Procedure 92 Excision of a Dorsal Wrist Ganglion
See Video 68: Treatment of Dorsal Wrist Ganglions
Examination/Imaging
Clinical Examination
Patients are usually asymptomatic, and a specific history of antecedent trauma is available only in 10% of patients. Patients with pain or history of trauma should be examined for evidence of scapholunate (SL) instability. This includes tenderness at the SL joint, the Watson scaphoid shift test, and the resisted finger extension test. The resisted finger extension test is done by asking the patient to extend the index and middle fingers against resistance with the wrist partially flexed. These tendons pass over the SL joint, and if there is inflammation of the SL joint with synovitis, resisted extension compresses the area of synovitis, resulting in pain.
Pain associated with a ganglion may not go away after excision of the ganglion, and patients must be appropriately counseled.
The clinical diagnosis of a ganglion is relatively simple and can be confirmed by transillumination. The differential diagnosis for swellings on the dorsum of the hand includes extensor tendon ganglion (moves with the tendon), extensor tendon tenosynovitis (diffuse and moves with the tendon), lipoma, and sebaceous and epidermal cysts (do not transilluminate).
Surgical Anatomy
A dorsal wrist ganglion typically arises from the SL joint and usually presents on the dorsum of the hand over the SL joint (1 to 2 cm distal to Lister tubercle). However, depending on the course of the ganglion and the length of the stalk, it may present anywhere on the dorsum of the hand. Irrespective of anatomic location of the ganglion on the dorsum of the hand, it must be presumed that it is arising from the SL joint and incisions planned accordingly.
Exposures
A transverse incision is preferred because it is more aesthetic and the most common indication for excision of the ganglion is appearance. For dorsal wrist ganglions that present in the typical location over the SL joint, the incision is made directly over the ganglion. However, if the ganglion is not located directly over the SL joint, one must plan the incision in such a manner that the ganglion can be dissected and the stalk followed to the SL joint. Occasionally this may need two transverse incisions or a single longitudinal incision. If a clinical diagnosis of a ganglion is doubtful, a longitudinal incision is preferred because it can easily be extended.
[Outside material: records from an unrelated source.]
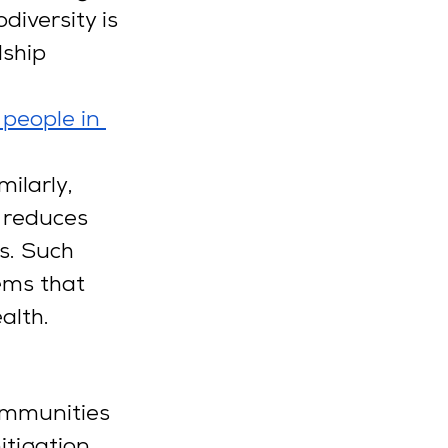
diversity is 
ship 
.
people in 
 
ilarly, 
 reduces 
s. Such 
ems that 
alth.
ommunities 
tigation.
A 2-cm transverse incision is made over the skin (Fig. 92-2). The capsule of the ganglion is identified.
Procedure
Step 1: Mobilization of Ganglion Cyst
The portion of the ganglion superficial to the extensor retinaculum is dissected free from the surrounding soft tissue. This is done by holding the ganglion with a blunt forceps and retracting it to one side, while the assistant retracts the skin to the opposite side (Fig. 92-3).
Next the extensor retinaculum adjacent to the ganglion needs to be divided to allow deeper mobilization of the cyst.
Step 1 Pearls
Typically the cyst arises between the extensor pollicis longus (EPL) and the extensor digitorum communis (EDC) tendons. These tendons must be retracted radially and ulnarly. Figure 92-3 shows the cyst stalk arising between EPL and extensor carpi radialis brevis (ECRB).
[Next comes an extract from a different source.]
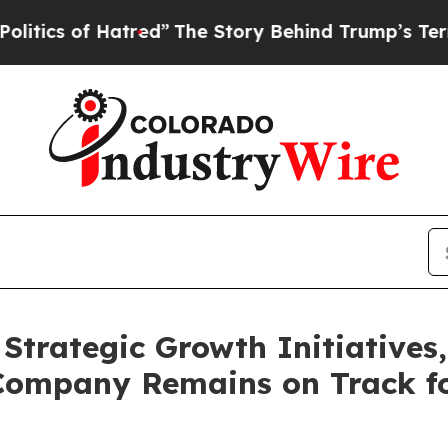
 of Hatred”
The Story Behind Trump’s Terrible Ap
Strategic Growth Initiative
Company Remains on Track fo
Although excision of the entire cyst keeping the cyst intact is an admirable goal, it is much easier to dissect a punctured cyst. This is best done after the initial dissection through the retinaculum is complete and the cyst capsule is well defined. The cyst can be punctured, the gelatinous fluid evacuated, and the capsule held for further dissection (Fig. 92-4).
Step 2: Excision of Ganglion Cyst
The cyst is followed deeper, and a rim of joint capsule is incised around the stalk.
The capsule is then opened proximal and distal to the stalk.
The cyst and its stalk along with the rim of joint capsule are dissected down to its attachment on the SL ligament.
The cyst and the stalk are excised tangentially off the SL ligament, taking a small portion of the ligament with it (Fig. 92-5).
Step 2 Pearls
The rim of capsular tissue usually measures 1.5 cm in diameter.
Any synovitis of the SL joint or adjoining joints should also be excised (Fig. 92-6).
The edge of the capsule should be cauterized with bipolar cautery before releasing the tourniquet because it is very difficult to cauterize it subsequently.
Postoperative Care and Expected Outcomes
Patients should be splinted in slight flexion for a week and can resume normal activities thereafter.
There is 5% to 10% incidence of recurrence following excision, which usually is a result of incomplete excision. Other complications of surgical treatment of ganglions include wrist stiffness, hypertrophic scar, neuroma formation, and persistent pain.